I always feel compelled to read a book that someone else claims is their ‘absolute favourite’. Personally, I can’t narrow down to one favourite – I love a handful of different books for different reasons but I picked up After the Fall with great anticipation.
The story is about two married couples: Kate and Cary, Cressida and Luke. Four people who meet, click and become firm friends. But then flirty, extroverted Kate and handsome, party-boy Luke steal a kiss. The kiss becomes an obsession. They fall in love, then fall into an affair. How will the affair end?
I have a policy to review a book without spoilers…. So I’m afraid my ‘review’ of this book will be fairly limited. It’s very difficult to comment on the characters and the plot without revealing the ending. That said, Ladd creates believable characters and as the story alternates between each character’s point-of-view (which gives the book a voyeuristic edge), the reader begins to know them, and what is motivating them.
“Kate is the sort of person who is always forgetting where they put their drink down at a party and wandering off to get another, so that by the end of the night they’ve left a trail of half-empty glasses in their wake, and don’t even notice the wastage. I wondered if she misplaced friends as easily.”
The characters could have come across as stereotypical but Ladd’s light touch steers them away from that. There is an honesty to each of them and a careful balance of truth and selfishness. Without this approach, it would have been all too obvious to push the reader’s sympathy toward Cary and Cressida. Yet, as we see things through Cary’s and Cressida’s eyes, you also learn that Cary is somewhat manipulative and Cressida quietly and selfishly ambitious. One line in particular grabbed me –
“Situations don’t arise; you create them.”
While the line seems to lend itself to the moment when someone ‘chooses’ to become unfaithful, it is as equally relevant to how one chooses to react to any given situation.
Whilst I enjoyed After the Fall, it was what was motivating each character that I struggled with, particularly when it came to Cary. I do maintain that until you’re in a situation such as this ‘double infidelity’, you can’t tell how you’d react. However in this case (and again, no spoilers), I wasn’t truly satisfied that the individuals would have done what they did.
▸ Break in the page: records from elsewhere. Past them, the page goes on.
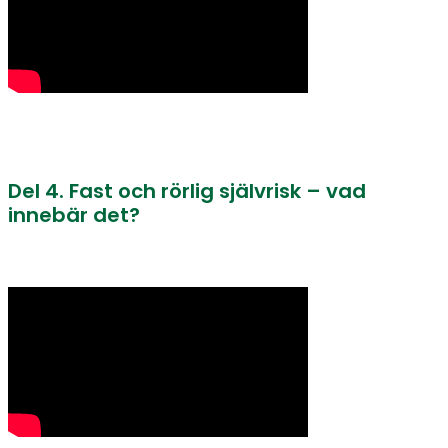
Del 4. Fast och rörlig självrisk – vad
innebär det?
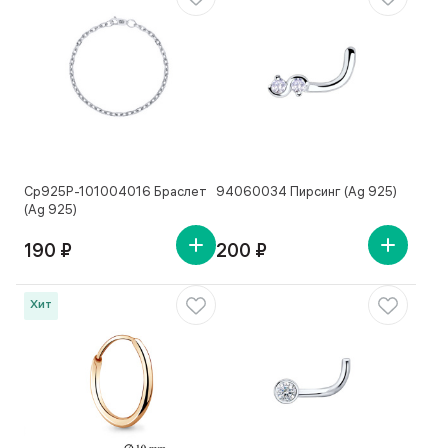
Ср925Р-101004016 Браслет
94060034 Пирсинг (Ag 925)
(Ag 925)
190 ₽
200 ₽
Хит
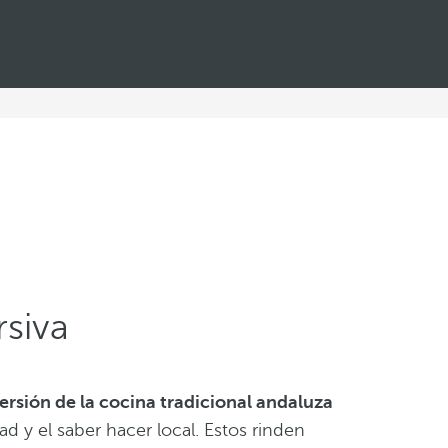
rsiva
versión de la cocina tradicional andaluza
idad y el saber hacer local. Estos rinden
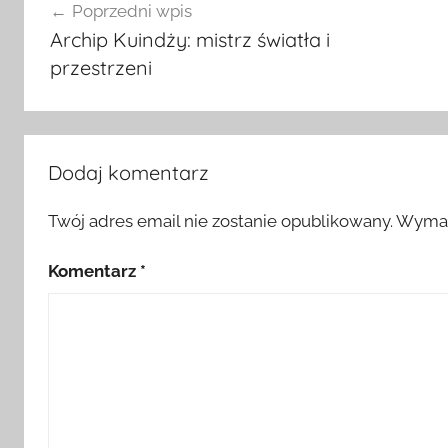
Poprzedni wpis
wpisu
Archip Kuindży: mistrz światła i
przestrzeni
Dodaj komentarz
Twój adres email nie zostanie opublikowany.
Wymag
Komentarz
*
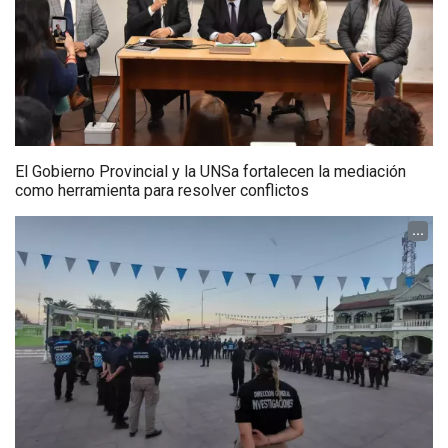
El Gobierno Provincial y la UNSa fortalecen la mediación
como herramienta para resolver conflictos
...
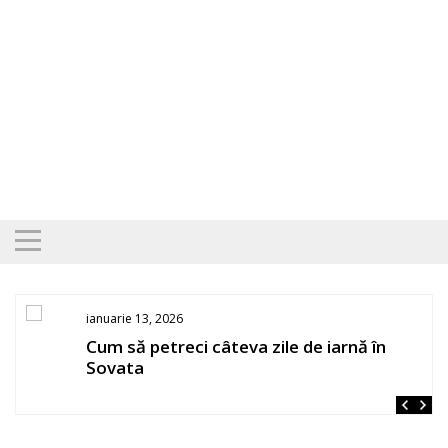
Skip
to
content
ianuarie 13, 2026
Cum să petreci câteva zile de iarnă în
Sovata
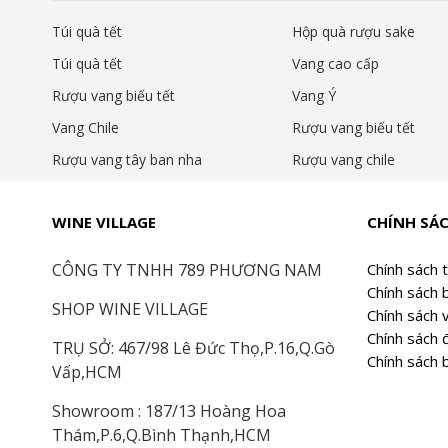
Giấy phép sản xuất:
SC11435052401198
Túi quà tết
Hộp quà rượu sake
Hạn sử dụng:
54.000 ngày (theo quy định lưu tr
Túi quà tết
Vang cao cấp
Rượu vang biếu tết
Vang Ý
Bảo quản:
Nơi khô ráo, thoáng mát
Vang Chile
Rượu vang biếu tết
✔ Phù hợp dùng:
sau bữa ăn, trà sáng, tiệc trà c
Rượu vang tây ban nha
Rượu vang chile
2. THIẾT KẾ HỘP QUÀ – ĐỈNH CAO N
WINE VILLAGE
CHÍNH SÁ
CÔNG TY TNHH 789 PHƯƠNG NAM
Chính sách 
Chính sách 
SHOP WINE VILLAGE
Chính sách 
Chính sách đ
TRỤ SỞ: 467/98 Lê Đức Thọ,P.16,Q.Gò
Chính sách 
Vấp,HCM
Showroom : 187/13 Hoàng Hoa
Thám,P.6,Q.Bình Thạnh,HCM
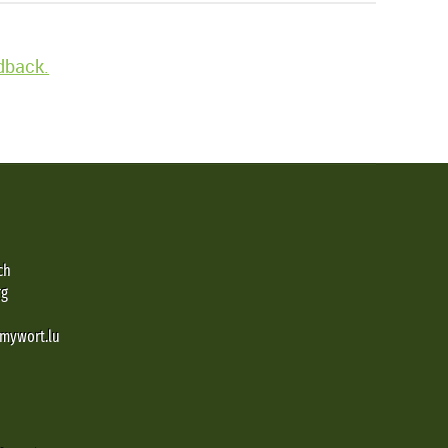
edback.
ch
rg
@mywort.lu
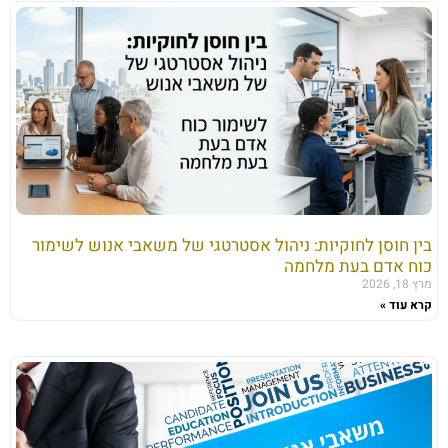
בין חוסן לחוקיות: ניהול אסטרטגי של משאבי אנוש לשימור
כוח אדם בעת מלחמה
מרץ 18, 2026
קרא עוד »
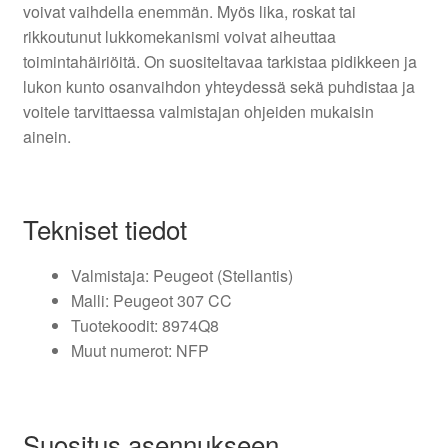
voivat vaihdella enemmän. Myös lika, roskat tai
rikkoutunut lukkomekanismi voivat aiheuttaa
toimintahäiriöitä. On suositeltavaa tarkistaa pidikkeen ja
lukon kunto osanvaihdon yhteydessä sekä puhdistaa ja
voitele tarvittaessa valmistajan ohjeiden mukaisin
ainein.
Tekniset tiedot
Valmistaja: Peugeot (Stellantis)
Malli: Peugeot 307 CC
Tuotekoodit: 8974Q8
Muut numerot: NFP
Suositus asennukseen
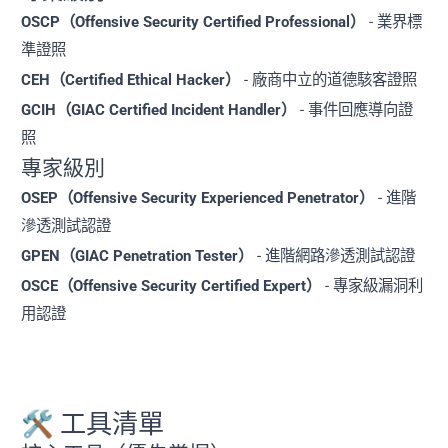
OSCP（Offensive Security Certified Professional）
- 業界標
準證照
CEH（Certified Ethical Hacker）
- 廠商中立的道德駭客證照
GCIH（GIAC Certified Incident Handler）
- 事件回應導向證
照
專家級別
OSEP（Offensive Security Experienced Penetrator）
- 進階
滲透測試認證
GPEN（GIAC Penetration Tester）
- 進階網路滲透測試認證
OSCE（Offensive Security Certified Expert）
- 專家級漏洞利
用認證
🛠️ 工具清單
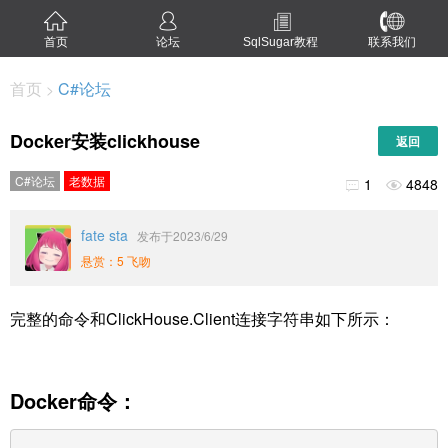
首页
论坛
SqlSugar教程
联系我们
首页
C#论坛
>
Docker安装clickhouse
返回
C#论坛
老数据
1
4848


fate sta
发布于2023/6/29
悬赏：5 飞吻
完整的命令和ClickHouse.Client连接字符串如下所示：
Docker命令：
“Half a decade later I was still very much in love, but I no longer sprinted up our garden path at the end of the day. That’s no failing: I defy you to show me anyone who does. Familiarity breeds content; love plateaus but is none the less for that. It has to, or no one would ever get any work done.”
Choosing a dish to go with After the Fall was easy – it had to be something with layers sandwiching layers! Come summer, I love making sorbet terrines and mixing up the flavour combinations. This one – coconut, raspberry and mango – comes from The Hip Hostess.
3/5 There is no question that this book is a page-turner. It’s a light, quick read and will provide good fodder for a lazy afternoon.